The clinical sign shared by the two animals described here is weight loss. The course was chronic and the animals showed anorexia, lethargy and finally death, which were similar to the cases reported in Austria and USA [4-7]. Although it is difficult to diagnose prenatally since these signs are nonspecific, microsporidiosis should be considered in the differential diagnosis of chronic systemic infections that do not respond to antibiotics. In the present study, numerous spores were found in kidney and lung in both cases and also in the intestinal tract. This indicates that spores are excreted in the intestinal and/or urinary tracts and cause horizontal transmission through the faecal-oral route. In case 1, spores were not found in the FNA specimen of the intraoral mass on day 115, but they were found on day 140. During this period, it is unlikely that the animal contacted the source of infection. Intriguingly, the present two animals were purchased at the same facility in Tokyo and kept in different private households. This raises the possibility that these animals had already been infected with E. pogonae in the facility but had not demonstrated clinical signs.

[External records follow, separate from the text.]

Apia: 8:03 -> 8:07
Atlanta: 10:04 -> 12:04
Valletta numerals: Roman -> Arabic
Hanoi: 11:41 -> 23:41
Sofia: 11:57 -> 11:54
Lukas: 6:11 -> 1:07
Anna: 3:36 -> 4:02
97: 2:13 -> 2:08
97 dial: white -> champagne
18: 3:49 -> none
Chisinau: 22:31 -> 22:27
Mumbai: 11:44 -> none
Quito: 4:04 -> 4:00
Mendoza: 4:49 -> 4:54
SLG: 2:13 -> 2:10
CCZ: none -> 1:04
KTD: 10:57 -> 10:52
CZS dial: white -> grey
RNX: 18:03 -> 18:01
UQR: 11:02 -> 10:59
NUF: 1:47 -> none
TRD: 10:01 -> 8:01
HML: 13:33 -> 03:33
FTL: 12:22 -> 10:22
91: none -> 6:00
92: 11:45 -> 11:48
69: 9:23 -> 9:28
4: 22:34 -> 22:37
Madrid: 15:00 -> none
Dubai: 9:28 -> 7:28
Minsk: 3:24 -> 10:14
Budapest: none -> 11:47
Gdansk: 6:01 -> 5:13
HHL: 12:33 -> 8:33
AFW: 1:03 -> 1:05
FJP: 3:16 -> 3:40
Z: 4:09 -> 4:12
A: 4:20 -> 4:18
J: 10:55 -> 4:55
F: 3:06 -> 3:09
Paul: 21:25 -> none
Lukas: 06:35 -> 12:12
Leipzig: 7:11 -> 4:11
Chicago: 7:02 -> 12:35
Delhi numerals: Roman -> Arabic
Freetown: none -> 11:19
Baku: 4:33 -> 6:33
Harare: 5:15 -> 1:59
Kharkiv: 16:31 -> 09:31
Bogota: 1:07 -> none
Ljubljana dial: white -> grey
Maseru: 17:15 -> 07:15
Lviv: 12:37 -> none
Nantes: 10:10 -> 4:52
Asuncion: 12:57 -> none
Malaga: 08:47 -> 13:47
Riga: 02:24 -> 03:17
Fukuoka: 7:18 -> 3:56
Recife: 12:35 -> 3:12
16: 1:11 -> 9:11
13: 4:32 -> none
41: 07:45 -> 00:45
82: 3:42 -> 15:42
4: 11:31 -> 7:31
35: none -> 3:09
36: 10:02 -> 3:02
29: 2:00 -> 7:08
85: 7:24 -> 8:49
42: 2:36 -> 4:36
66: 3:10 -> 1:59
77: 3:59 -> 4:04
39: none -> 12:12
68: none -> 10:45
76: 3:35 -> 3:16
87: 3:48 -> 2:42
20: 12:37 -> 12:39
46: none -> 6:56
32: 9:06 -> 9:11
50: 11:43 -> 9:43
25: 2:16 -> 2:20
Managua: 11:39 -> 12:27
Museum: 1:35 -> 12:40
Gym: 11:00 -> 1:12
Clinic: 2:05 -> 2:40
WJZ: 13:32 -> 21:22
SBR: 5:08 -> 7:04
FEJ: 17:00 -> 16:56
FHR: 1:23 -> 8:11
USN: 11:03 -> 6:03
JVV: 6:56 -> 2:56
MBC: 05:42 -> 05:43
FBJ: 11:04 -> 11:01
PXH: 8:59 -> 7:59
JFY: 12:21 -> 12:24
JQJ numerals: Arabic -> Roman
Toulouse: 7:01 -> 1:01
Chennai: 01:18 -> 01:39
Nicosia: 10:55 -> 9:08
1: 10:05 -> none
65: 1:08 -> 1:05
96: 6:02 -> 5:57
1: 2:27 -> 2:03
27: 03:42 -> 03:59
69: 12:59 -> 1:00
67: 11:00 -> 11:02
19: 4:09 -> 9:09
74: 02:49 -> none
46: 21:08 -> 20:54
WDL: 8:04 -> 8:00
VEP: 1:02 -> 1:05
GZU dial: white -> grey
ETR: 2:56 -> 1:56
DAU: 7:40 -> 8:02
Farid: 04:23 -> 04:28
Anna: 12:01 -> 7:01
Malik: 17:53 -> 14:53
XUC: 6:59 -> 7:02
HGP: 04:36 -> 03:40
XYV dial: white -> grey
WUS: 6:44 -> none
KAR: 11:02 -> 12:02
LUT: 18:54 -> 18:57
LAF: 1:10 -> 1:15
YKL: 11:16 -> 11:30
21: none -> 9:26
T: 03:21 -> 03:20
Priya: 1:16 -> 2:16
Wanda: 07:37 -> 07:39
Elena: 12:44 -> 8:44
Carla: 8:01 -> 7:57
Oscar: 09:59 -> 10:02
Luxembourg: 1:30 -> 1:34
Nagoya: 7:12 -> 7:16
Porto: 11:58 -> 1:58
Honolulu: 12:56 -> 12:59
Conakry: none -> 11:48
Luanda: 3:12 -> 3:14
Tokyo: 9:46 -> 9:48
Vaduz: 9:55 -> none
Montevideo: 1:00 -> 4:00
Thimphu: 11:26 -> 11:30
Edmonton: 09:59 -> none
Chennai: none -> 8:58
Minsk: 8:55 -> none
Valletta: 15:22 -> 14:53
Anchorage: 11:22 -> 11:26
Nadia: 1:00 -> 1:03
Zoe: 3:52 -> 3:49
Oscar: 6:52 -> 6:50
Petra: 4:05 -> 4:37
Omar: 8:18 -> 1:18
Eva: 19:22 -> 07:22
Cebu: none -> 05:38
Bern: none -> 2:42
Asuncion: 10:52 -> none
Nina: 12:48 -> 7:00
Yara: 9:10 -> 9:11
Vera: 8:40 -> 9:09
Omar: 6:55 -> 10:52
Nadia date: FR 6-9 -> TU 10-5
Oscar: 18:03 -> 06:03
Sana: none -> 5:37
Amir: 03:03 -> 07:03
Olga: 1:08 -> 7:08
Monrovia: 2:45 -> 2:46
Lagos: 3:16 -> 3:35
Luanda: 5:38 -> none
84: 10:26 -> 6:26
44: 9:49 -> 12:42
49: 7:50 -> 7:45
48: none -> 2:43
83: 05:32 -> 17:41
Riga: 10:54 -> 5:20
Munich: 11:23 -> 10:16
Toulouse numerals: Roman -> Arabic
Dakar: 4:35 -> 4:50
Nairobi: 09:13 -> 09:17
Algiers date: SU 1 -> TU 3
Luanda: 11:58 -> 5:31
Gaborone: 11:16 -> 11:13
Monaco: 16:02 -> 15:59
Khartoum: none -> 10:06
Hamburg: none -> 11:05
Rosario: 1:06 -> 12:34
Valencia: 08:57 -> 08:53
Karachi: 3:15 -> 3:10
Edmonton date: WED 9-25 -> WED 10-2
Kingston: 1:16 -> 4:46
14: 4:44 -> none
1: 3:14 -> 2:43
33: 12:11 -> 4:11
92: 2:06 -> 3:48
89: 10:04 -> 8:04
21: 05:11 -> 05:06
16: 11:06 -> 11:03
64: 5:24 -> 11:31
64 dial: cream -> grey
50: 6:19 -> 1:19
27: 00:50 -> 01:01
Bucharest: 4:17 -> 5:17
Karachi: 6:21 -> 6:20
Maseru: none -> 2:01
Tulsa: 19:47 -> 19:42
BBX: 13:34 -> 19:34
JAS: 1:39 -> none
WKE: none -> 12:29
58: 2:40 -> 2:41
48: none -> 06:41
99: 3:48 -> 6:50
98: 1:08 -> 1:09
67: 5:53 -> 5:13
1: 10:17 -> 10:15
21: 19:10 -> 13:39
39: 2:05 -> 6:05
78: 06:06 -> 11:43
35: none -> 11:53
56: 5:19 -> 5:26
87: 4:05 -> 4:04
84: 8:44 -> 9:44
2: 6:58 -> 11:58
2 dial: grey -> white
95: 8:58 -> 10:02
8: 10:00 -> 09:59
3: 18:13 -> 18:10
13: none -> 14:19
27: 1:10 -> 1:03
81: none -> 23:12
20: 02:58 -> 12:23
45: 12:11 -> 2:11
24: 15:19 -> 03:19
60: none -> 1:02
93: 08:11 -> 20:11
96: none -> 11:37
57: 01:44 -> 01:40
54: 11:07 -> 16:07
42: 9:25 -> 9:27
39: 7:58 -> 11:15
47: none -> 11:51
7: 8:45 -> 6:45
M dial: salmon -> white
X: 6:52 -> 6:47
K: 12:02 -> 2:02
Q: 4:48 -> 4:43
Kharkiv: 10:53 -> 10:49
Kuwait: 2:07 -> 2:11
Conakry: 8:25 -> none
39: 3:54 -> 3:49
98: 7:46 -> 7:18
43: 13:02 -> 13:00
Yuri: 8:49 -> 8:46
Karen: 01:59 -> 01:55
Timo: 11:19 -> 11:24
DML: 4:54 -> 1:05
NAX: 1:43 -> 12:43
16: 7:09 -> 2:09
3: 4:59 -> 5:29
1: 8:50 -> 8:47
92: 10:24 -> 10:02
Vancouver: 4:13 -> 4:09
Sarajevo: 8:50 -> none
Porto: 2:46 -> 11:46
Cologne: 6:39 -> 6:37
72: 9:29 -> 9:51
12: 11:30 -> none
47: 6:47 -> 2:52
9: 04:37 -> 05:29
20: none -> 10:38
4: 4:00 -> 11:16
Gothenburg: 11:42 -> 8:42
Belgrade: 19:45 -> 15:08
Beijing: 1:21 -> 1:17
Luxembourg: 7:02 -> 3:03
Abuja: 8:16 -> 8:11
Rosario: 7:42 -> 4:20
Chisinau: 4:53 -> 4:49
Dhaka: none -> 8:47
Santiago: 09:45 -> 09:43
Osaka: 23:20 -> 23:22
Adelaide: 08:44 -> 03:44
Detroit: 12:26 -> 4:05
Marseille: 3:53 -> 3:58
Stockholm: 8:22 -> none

Phylogenetic analysis using ribosomal DNA sequences revealed a close relationship between E. pogonae isolated from inland bearded dragons and E. cuniculi isolated from human, fox, mouse, rabbit and dog [7]. Furthermore, the sequence diversity of the non-coding regions of genomic DNA, such as the ITS region of the ribosomal RNA gene, has already been demonstrated to include polymorphisms that allow differentiation among individual strains of the genus Encephalitozoon. In the case of E. cuniculi, four different strains have so far been differentiated by the tetranucleotide repeat (5′-GTTT-3′) in the ITS sequence [11-13]. Although there seems to be a host preference of strains it does not seem to be strict [2]. For E. hellem, small deletions or insertions and some point mutations differentiate the three strains [2, 14]. In the present study, although the number of specimens was small, genetic diversity was not found among E. pogonae isolates from inland bearded dragons in Japan and isolates from the USA and possibly E. pogonae isolated from Austria. These results reinforce the hypothesis of a clonal distribution of E. pogonae in inland bearded dragons worldwide.

At least eight species have been recognised in the genus Pogona, all of which are medium in size, diurnal and omnivorous, feeding on plants, small vertebrates and insects [15]. These species are native to the arid and semiarid habitats of inland Australia. Within the genus, inland bearded dragons are the most common captively bred bearded dragon species. Since the 1960s, the export of all wildlife, including bearded dragons, out of Australia has been illegal [16]. This means that most bearded dragons found outside Australia today are captively bred and probably the descendants of animals smuggled out of the country since the 1970s. In Japan, this species has become popular in the reptile trade and numerous individuals for breeding were imported from USA, Germany and Thailand. We believe that the international reptile pet industry plays a major role in the intercontinental spread of alien pathogens such as E. pogonae, characterised by low levels of sequence diversity. In conclusion, this is, to our knowledge, the first case of disseminated microsporidiosis caused by E. pogonae in Japan. We expect that further information on the prevalence of E. pogonae infection in asymptomatic inland bearded dragons and other reptiles kept in commercial facilities will yield critical insights that will help to clarify the transmission route of this disease.